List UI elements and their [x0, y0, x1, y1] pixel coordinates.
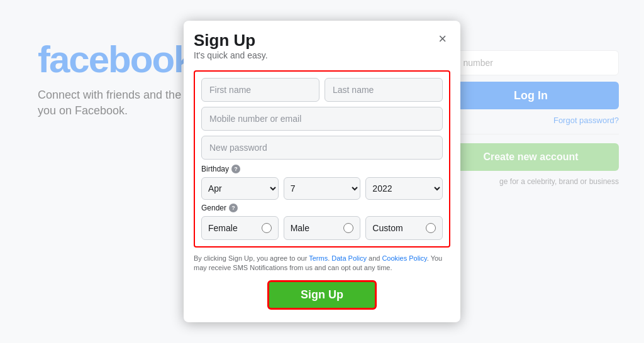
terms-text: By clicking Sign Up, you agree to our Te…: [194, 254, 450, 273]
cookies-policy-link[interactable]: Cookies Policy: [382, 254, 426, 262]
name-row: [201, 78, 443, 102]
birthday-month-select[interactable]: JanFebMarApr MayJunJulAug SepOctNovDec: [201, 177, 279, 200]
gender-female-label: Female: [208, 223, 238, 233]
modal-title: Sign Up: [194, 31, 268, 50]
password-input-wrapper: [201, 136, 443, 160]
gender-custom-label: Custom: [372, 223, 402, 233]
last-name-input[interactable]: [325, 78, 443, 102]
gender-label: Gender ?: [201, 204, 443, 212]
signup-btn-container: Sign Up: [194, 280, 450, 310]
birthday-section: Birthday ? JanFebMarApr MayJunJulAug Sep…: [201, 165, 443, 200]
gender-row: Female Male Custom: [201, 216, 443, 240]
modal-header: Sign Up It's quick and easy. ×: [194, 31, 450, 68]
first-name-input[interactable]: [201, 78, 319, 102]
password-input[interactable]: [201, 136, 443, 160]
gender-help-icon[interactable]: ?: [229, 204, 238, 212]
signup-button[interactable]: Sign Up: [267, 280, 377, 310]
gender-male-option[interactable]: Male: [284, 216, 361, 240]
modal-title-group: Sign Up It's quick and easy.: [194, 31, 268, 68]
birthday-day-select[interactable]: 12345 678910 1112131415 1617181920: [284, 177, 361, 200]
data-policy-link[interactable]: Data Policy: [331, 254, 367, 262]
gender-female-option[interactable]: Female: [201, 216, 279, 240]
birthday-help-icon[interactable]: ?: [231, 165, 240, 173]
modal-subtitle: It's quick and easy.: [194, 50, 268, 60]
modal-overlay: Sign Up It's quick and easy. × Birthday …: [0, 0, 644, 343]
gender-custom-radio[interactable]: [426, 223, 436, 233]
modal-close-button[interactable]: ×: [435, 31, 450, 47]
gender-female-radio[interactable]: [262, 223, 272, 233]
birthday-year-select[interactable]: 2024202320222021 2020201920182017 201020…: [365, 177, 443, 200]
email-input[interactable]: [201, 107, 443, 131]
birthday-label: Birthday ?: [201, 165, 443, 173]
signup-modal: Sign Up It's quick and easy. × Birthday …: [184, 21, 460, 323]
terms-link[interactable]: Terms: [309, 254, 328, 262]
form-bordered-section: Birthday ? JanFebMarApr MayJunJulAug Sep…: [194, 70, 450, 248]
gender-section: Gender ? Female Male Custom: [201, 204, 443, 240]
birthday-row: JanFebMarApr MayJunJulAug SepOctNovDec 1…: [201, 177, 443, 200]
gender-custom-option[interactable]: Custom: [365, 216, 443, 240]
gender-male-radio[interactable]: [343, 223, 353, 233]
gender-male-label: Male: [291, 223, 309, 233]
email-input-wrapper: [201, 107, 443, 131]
※
▸ Task to carry out
Copy each line above where the string "Sign" occurs.

▸ Your response
terms-text: By clicking Sign Up, you agree to our Te…: [194, 254, 450, 273]
modal-title: Sign Up: [194, 31, 268, 50]
signup-btn-container: Sign Up: [194, 280, 450, 310]
modal-header: Sign Up It's quick and easy. ×: [194, 31, 450, 68]
signup-button[interactable]: Sign Up: [267, 280, 377, 310]
modal-title-group: Sign Up It's quick and easy.: [194, 31, 268, 68]
modal-overlay: Sign Up It's quick and easy. × Birthday …: [0, 0, 644, 343]
signup-modal: Sign Up It's quick and easy. × Birthday …: [184, 21, 460, 323]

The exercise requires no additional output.